Kearns, Allan. 'Are Irish households and corporations over-indebted - and does it matter? : The Barrington lecture 2003/2004'. - Dublin: Journal of the Statistical and Social Inquiry Society of Ireland,Vol. XXXIII, 2003/2004, pp148-175
Journal of the Statistical and Social Inquiry Society of Ireland Vol. XXXIII, 2003/2004
Household and corporate indebtedness has soared in recent years and is now at
historically high levels. The market for credit today is unrecognisable compared with just 30
years ago when, in the national economic interest, the rate of credit growth was controlled
centrally. The central questions addressed in this paper are whether households and
corporates are over-indebted now and why this might be a worrying development? Previous
authors have suggested that over-indebtedness may have severe consequences: (i) higher rates
of arrears and bankruptcies, (ii) sharp contractions in investment and consumption, and (iii)

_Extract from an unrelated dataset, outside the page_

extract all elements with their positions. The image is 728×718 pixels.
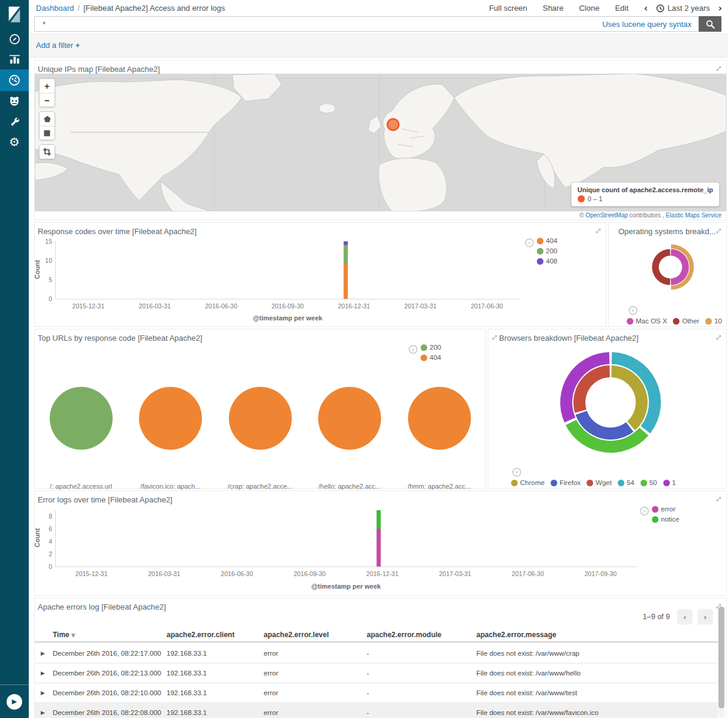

increased fragility in the banking system. The aggregate evidence on indebtedness is
contrasted with micro-data on households, corporates and credit institutions. This paper
concludes that households and corporates may not be over-indebted when (i) account is also
taken of improvements in their debt-service capacity and (ii) micro-data is used to qualify the
aggregate indebtedness data. Furthermore, credit institutions appear to be well insulated
against severe shocks that could potentially arise from households or corporates.